The data »

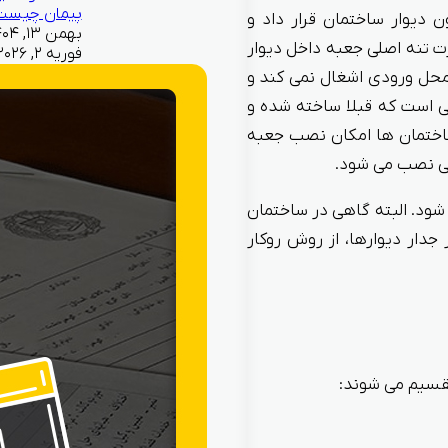
پیمان چیست
دیوار ساختمان قرار داد و
 تنه اصلی جعبه داخل دیوار
فوریه ۲, ۲۰۲۶
 محل ورودی اشغال نمی کند و
یی است که قبلا ساخته شده و
اختمان ها امکان نصب جعبه
لی نصب می شود.
شود. البته گاهی در ساختمان
دار دیوارها، از روش روکار
قسیم می شوند:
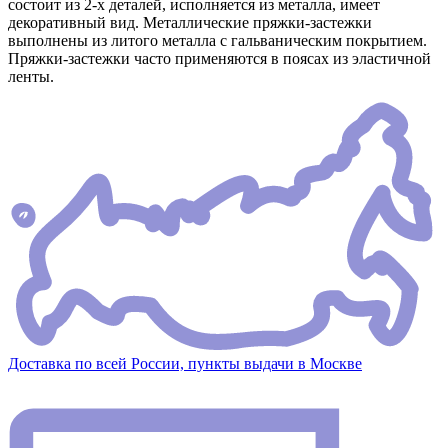
состоит из 2-х деталей, исполняется из металла, имеет
декоративный вид. Металлические пряжки-застежки
выполнены из литого металла с гальваническим покрытием.
Пряжки-застежки часто применяются в поясах из эластичной
ленты.
Доставка по всей России, пункты выдачи в Москве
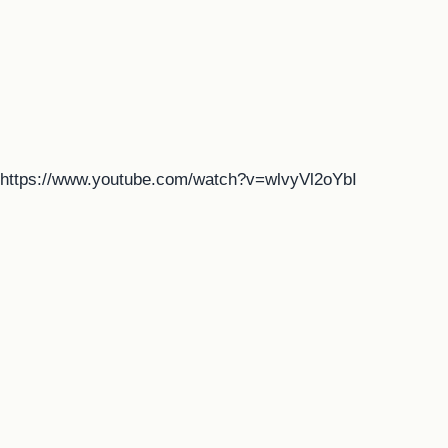
https://www.youtube.com/watch?v=wlvyVl2oYbI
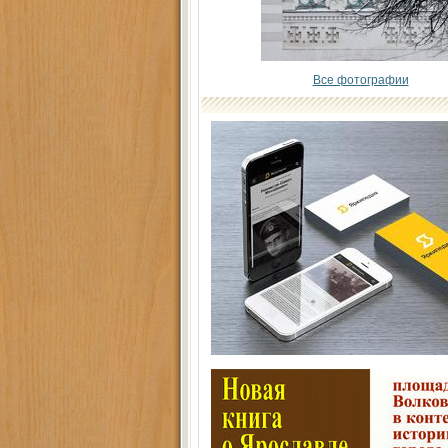
Все фотографии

Directions » Transcribe exactly the span of lines that opens with the line holding "اختمان ها امکان نصب جعبه" and closes with the last line of the entries above. Omit pictures.

Result of the exercise »
اختمان ها امکان نصب جعبه
لی نصب می شود.
شود. البته گاهی در ساختمان
دار دیوارها، از روش روکار
قسیم می شوند:
состоит из 2-х деталей, исполняется из металла, имеет
декоративный вид. Металлические пряжки-застежки
выполнены из литого металла с гальваническим покрытием.
Пряжки-застежки часто применяются в поясах из эластичной
ленты.
Доставка по всей России, пункты выдачи в Москве
https://www.youtube.com/watch?v=wlvyVl2oYbI
Все фотографии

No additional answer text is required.